Over head coach Dan Monson’s 11-year career at Long Beach State, he has only recruited four athletes from Long Beach high schools. Out of the 31 transfers that have played here, only one has come from a local junior college. It’s unacceptable that less than a handful of local talent has donned the 49ers’ uniform.

Recruiting is no easy task, especially as a mid-major school, but it’s time for the men’s basketball team to shift its recruiting methods into a more locally centralized system. One of the more positive aspects in Monson’s five-year contract extension were the new goals that athletic director Andy Fee set going forward.

“We need to be able to recruit the best possible student athletes and bring them here to the beach,” Fee said in his announcement. “This five-year extension allows [Monson] to go into homes and assure families that he will be here in place to coach throughout their son’s whole career.”

In his announcement message he goes into more detail on the new recruiting process by emphasizing the importance of building the foundation of the program with freshman that have great basketball ability, high IQ, high character and integrity.
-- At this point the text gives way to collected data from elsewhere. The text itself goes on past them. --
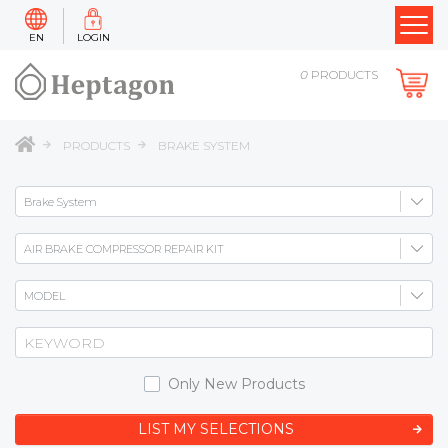
EN
LOGIN
0
PRODUCTS
PRODUCTS
BRAKE SYSTEM
Only New Products
LIST MY SELECTIONS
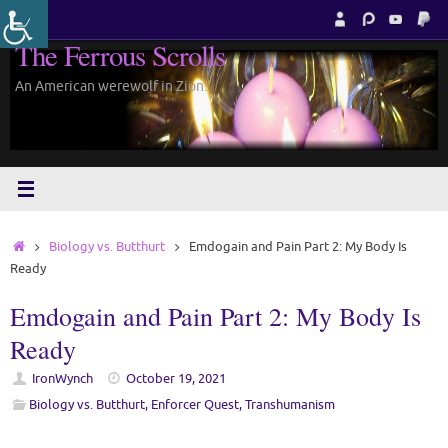
Skip
to
The Ferrous Scrolls
content
An American werewolf in Zion.
Home
Biology vs. Butthurt
Emdogain and Pain Part 2: My Body Is
Ready
Emdogain and Pain Part 2: My Body Is
Ready
IronWynch
October 19, 2021
Biology vs. Butthurt
,
Enforcer Quest
,
Transhumanism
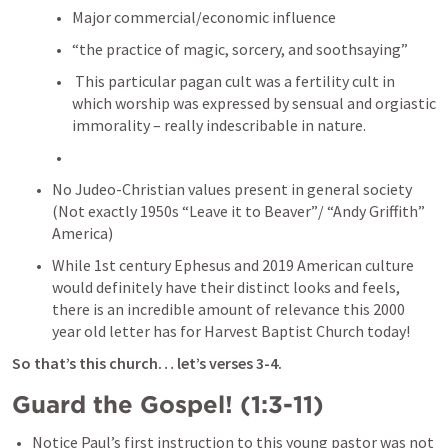
Major commercial/economic influence
“the practice of magic, sorcery, and soothsaying”
 This particular pagan cult was a fertility cult in 
which worship was expressed by sensual and orgiastic 
immorality – really indescribable in nature.
No Judeo-Christian values present in general society 
(Not exactly 1950s “Leave it to Beaver”/ “Andy Griffith” 
America)
While 1st century Ephesus and 2019 American culture 
would definitely have their distinct looks and feels, 
there is an incredible amount of relevance this 2000 
year old letter has for Harvest Baptist Church today!
So that’s this church… let’s verses 3-4.
Guard the Gospel! (1:3-11)
Notice Paul’s first instruction to this young pastor was not 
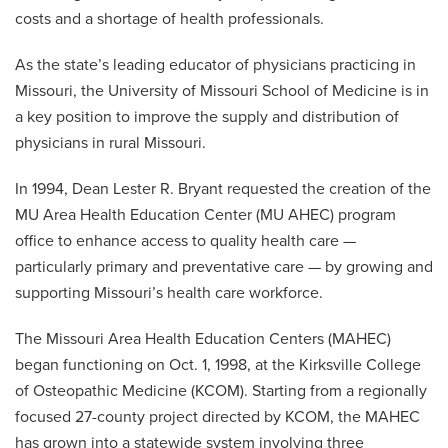
MedZou Community Health Clinic
Elective Program
costs and a shortage of health professionals.
Continuing Medical Education
MU Area Health Education Center
As the state’s leading educator of physicians practicing in
Missouri, the University of Missouri School of Medicine is in
a key position to improve the supply and distribution of
physicians in rural Missouri.
In 1994, Dean Lester R. Bryant requested the creation of the
MU Area Health Education Center (MU AHEC) program
office to enhance access to quality health care —
particularly primary and preventative care — by growing and
supporting Missouri’s health care workforce.
The Missouri Area Health Education Centers (MAHEC)
began functioning on Oct. 1, 1998, at the Kirksville College
of Osteopathic Medicine (KCOM). Starting from a regionally
focused 27-county project directed by KCOM, the MAHEC
has grown into a statewide system involving three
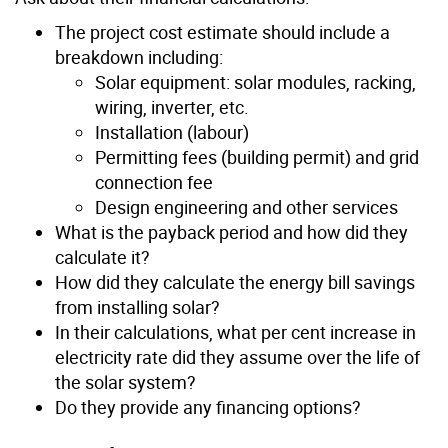
The project cost estimate should include a
breakdown including:
Solar equipment: solar modules, racking,
wiring, inverter, etc.
Installation (labour)
Permitting fees (building permit) and grid
connection fee
Design engineering and other services
What is the payback period and how did they
calculate it?
How did they calculate the energy bill savings
from installing solar?
In their calculations, what per cent increase in
electricity rate did they assume over the life of
the solar system?
Do they provide any financing options?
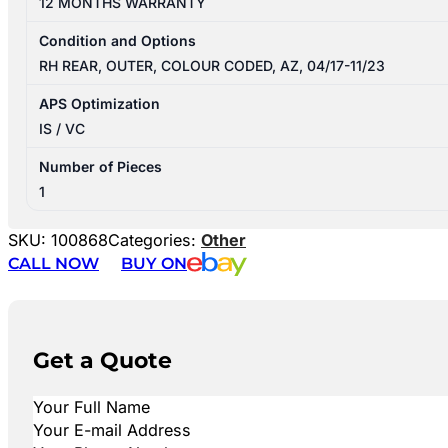
12 MONTHS WARRANTY
Condition and Options
RH REAR, OUTER, COLOUR CODED, AZ, 04/17-11/23
APS Optimization
IS / VC
Number of Pieces
1
SKU:
100868
Categories:
Other
CALL NOW
BUY ON
Get a Quote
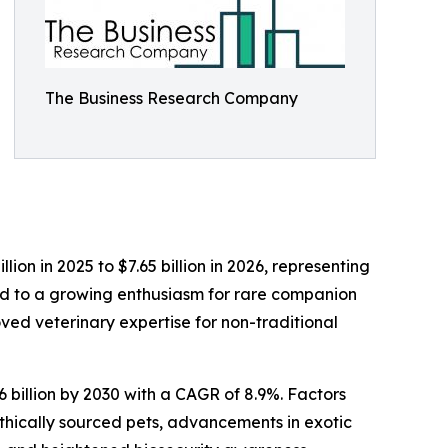
The Business Research Company
lion in 2025 to $7.65 billion in 2026, representing
ted to a growing enthusiasm for rare companion
ved veterinary expertise for non-traditional
 billion by 2030 with a CAGR of 8.9%. Factors
 ethically sourced pets, advancements in exotic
In the last few years, Monson’s win now mentality has shifted his priority into recruiting transfers. Picking up multiple transfers is an impatient way to recruit, and its backfired on the team.

More importantly, Fee hits the nail on the head by refocusing the program’s ideology on relentless recruiting with more freshman development and less reliance on transfers. When you look back at the 2012 team that made the NCAA Tournament, players such as Casper Ware and Larry Anderson, who played multiple years together at Long Beach, had the chemistry they needed to make a run in the tournament. The years together make a difference and you can see this in schools like Villanova, who have become a dominant college basketball program that runs off veteran players.

So the question is: how will the coaching staff be able to bring in talented freshmen to develop together for multiple years?

Monson and his staff have to start with what is available here in Long Beach.

Senior point guard Darryl Polk Jr. out of Long Beach Polytechnic High School is known as one of the top-rated guards in California, yet he only received one offer from Pepperdine. This was the perfect opportunity for the staff to recruit him, but nothing was done and Polk recently committed to Pepperdine. Mistakes like this are the reason fans are boggled on why Monson was given a new contract. There was a potentially talented player just waiting down the street for offers, but nothing was given to him by Long Beach State. The six-foot guard shoots from beyond the arc, has a steady mid-range game and is a great finisher at the rim. His ability to finish against big guys at the rim and find the open man transcends his game to another level. While Polk Jr. is on the shorter side, he is a fighter which is exactly what the 49ers need to get them over the edge.

There is still one player the coaching staff should look at developing in the coming years.

Sudan Thoms, a senior from Jordan High School in Long Beach, is a wing who can shoot from the three, drive to the basket and is a versatile defender. He currently has no offers, making him the perfect opportunity for Monson and his staff to develop a Long Beach product for the next couple of years.

A lot of high schoolers get caught up in the fact that they want to play for big schools, when often it’s not the best choice for them. It’s the coaching staff’s job to convince these players that student-athletes will have a much better opportunity to showcase their game at a mid-major school. Out of the top 50 recruits in the nation, Long Beach has none. This is concerning and a testament to how Monson and his staff haven’t been able to get the best recruits.

It’s time for the men’s basketball program to stop focusing its efforts on getting transfers and find local talent that could be developed throughout a number of seasons. If Monson and Fee both believe in building and sustaining a winning program, they should start right inside other Long Beach gymnasiums.